Where the records below reach the line containing "Laura y Ernesto , Ernesto y Laura .", start transcribing, and end with the line containing "Telegram lub innego komunikatora", exactly and with nothing else added.

## RECORDS PROVIDED
BEGIN

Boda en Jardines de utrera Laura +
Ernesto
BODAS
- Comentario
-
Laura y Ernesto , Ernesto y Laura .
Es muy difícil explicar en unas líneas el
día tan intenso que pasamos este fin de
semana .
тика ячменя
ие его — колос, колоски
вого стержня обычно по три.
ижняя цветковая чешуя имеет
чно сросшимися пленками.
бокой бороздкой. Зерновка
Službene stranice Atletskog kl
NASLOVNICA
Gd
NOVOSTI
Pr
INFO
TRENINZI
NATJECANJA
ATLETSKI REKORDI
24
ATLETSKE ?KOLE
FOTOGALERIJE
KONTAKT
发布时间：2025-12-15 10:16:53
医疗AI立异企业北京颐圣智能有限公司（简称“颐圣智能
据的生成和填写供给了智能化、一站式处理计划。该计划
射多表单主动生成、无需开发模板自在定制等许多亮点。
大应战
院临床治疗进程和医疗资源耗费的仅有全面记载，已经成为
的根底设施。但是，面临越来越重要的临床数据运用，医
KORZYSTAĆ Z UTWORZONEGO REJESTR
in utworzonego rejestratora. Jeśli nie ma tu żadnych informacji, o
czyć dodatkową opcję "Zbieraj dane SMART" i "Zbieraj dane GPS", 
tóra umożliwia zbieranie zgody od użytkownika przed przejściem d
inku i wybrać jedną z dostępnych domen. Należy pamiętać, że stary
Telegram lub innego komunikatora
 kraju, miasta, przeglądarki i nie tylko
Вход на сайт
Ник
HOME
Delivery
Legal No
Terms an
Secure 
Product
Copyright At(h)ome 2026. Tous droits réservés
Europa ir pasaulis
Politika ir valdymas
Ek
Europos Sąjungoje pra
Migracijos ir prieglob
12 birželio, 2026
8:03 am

END

## ANSWER SPACE
Laura y Ernesto , Ernesto y Laura .
Es muy difícil explicar en unas líneas el
día tan intenso que pasamos este fin de
semana .
тика ячменя
ие его — колос, колоски
вого стержня обычно по три.
ижняя цветковая чешуя имеет
чно сросшимися пленками.
бокой бороздкой. Зерновка
Službene stranice Atletskog kl
NASLOVNICA
Gd
NOVOSTI
Pr
INFO
TRENINZI
NATJECANJA
ATLETSKI REKORDI
24
ATLETSKE ?KOLE
FOTOGALERIJE
KONTAKT
发布时间：2025-12-15 10:16:53
医疗AI立异企业北京颐圣智能有限公司（简称“颐圣智能
据的生成和填写供给了智能化、一站式处理计划。该计划
射多表单主动生成、无需开发模板自在定制等许多亮点。
大应战
院临床治疗进程和医疗资源耗费的仅有全面记载，已经成为
的根底设施。但是，面临越来越重要的临床数据运用，医
KORZYSTAĆ Z UTWORZONEGO REJESTR
in utworzonego rejestratora. Jeśli nie ma tu żadnych informacji, o
czyć dodatkową opcję "Zbieraj dane SMART" i "Zbieraj dane GPS", 
tóra umożliwia zbieranie zgody od użytkownika przed przejściem d
inku i wybrać jedną z dostępnych domen. Należy pamiętać, że stary
Telegram lub innego komunikatora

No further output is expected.